Running LAMMPS library in multi-threaded code

Romero_Ignacio · January 10, 2016, 11:12am

Hi,

I have a C++ finite element code that runs only on a multi-processor computer (and uses multi-threading, but not MPI). From this code, I am trying to perform a large number of (fairly) simple computations with LAMMPS, which is linked as a serial library (although this is not strictly relevant, the computations involve simply the calculation of the energy and forces of small atom clusters).

All the LAMMPS computations are independent from each other, and I am trying to run them in parallel, not using MPI but creating multiple threads and LAMMPS objects. I am using Intel Threading Building Blocks, but I guess the results would be the same if I used pthreads.
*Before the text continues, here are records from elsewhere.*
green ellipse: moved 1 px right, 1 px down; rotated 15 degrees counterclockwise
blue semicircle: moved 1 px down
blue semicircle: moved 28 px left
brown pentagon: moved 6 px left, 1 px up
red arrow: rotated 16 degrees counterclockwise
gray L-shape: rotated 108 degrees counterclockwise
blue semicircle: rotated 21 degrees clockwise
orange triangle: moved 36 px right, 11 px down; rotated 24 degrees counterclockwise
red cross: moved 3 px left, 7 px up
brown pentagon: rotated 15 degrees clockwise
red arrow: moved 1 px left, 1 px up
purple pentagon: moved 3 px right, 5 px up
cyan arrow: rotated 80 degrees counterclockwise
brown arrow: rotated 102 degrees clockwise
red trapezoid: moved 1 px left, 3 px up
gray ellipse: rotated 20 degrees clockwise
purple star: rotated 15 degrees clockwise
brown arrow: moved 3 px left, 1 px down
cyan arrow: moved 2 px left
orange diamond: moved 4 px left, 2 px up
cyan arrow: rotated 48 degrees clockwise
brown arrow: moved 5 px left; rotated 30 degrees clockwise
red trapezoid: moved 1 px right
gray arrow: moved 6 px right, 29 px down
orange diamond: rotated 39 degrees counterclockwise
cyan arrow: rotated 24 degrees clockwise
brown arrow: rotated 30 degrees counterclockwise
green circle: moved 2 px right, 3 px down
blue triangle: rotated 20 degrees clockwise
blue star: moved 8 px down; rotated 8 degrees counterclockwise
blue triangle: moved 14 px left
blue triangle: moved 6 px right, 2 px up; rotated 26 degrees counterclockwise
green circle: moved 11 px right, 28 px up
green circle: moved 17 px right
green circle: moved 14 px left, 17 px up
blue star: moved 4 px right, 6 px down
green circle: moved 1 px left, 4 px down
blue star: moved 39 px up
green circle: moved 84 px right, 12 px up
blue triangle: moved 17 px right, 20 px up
Currently, each thread creates a LAMMPS object, sends the atom positions using the library.h interface, runs LAMMPS, and extracts energy and forces again using the library.h interface. After that, some clean up is performed, and the control returns to the main program.

The problem I have found is that threads seem to clash, even if each of them is using a different LAMMPS object. I have traced down the problem to the instant when two (or more) threads call simultaneously the library with the command

lammps_command(lmpobj, "run 0”);

each of them with its own (different) LAMMPS object lmpobj.

When I run the code with only one thread, everything works just fine and I am wondering if there is a fundamental reason why I can not run LAMMPS in parallel as explained, or if I need to to do additional things to for using LAMMPS in the fashion described above.

By the way, each LAMMPS computation is so simple that it makes no sense to use OMP on it. Dramatic performance gains will only come from running each individual computation in a different thread.

Thank for the help,

Ignacio

akohlmey · January 10, 2016, 2:34pm

Hi,

I have a C++ finite element code that runs only on a multi-processor
computer (and uses multi-threading, but not MPI). From this code, I am
trying to perform a large number of (fairly) simple computations with
LAMMPS, which is linked as a serial library (although this is not strictly
relevant, the computations involve simply the calculation of the energy and
forces of small atom clusters).

All the LAMMPS computations are independent from each other, and I am
trying to run them in parallel, not using MPI but creating multiple threads
and LAMMPS objects. I am using Intel Threading Building Blocks, but I guess
the results would be the same if I used pthreads.

Currently, each thread creates a LAMMPS object, sends the atom positions
using the library.h interface, runs LAMMPS, and extracts energy and forces
again using the library.h interface. After that, some clean up is
performed, and the control returns to the main program.

The problem I have found is that threads seem to clash, even if each of
them is using a different LAMMPS object. I have traced down the problem to
the instant when two (or more) threads call simultaneously the library with
the command

lammps_command(lmpobj, "run 0”);

each of them with its own (different) LAMMPS object lmpobj.

When I run the code with only one thread, everything works just fine and I
am wondering if there is a fundamental reason why I can not run LAMMPS in
parallel as explained, or if I need to to do additional things to for using
LAMMPS in the fashion described above.

LAMMPS was not written to be thread-safe. while most of the computation
should be safe, if each thread manages a separate instance of the LAMMPS
object, other parts, that depend on external functions, are not thread-safe
and would require a significant effort to be adapted. one example: LAMMPS
makes extensive use of strtok() which is not re-entrant.

axel.

sjplimp · January 12, 2016, 2:24pm

If you setup your driver application to be different

processes (instead of threads), then each process

could create a different instance of LAMMPS and

run them independently.

Steve

Romero_Ignacio · January 22, 2016, 5:45pm

Axel and Steve, thanks for your help.

I have done as you suggested and everything’s working now.

I don’t get the speed-ups I was hoping for but I need to put more time into optimizing the inter-process communication and program flow. In any case, I have now LAMMPS running tens of thousands of small computations in every run of my code.

Regards

Ignacio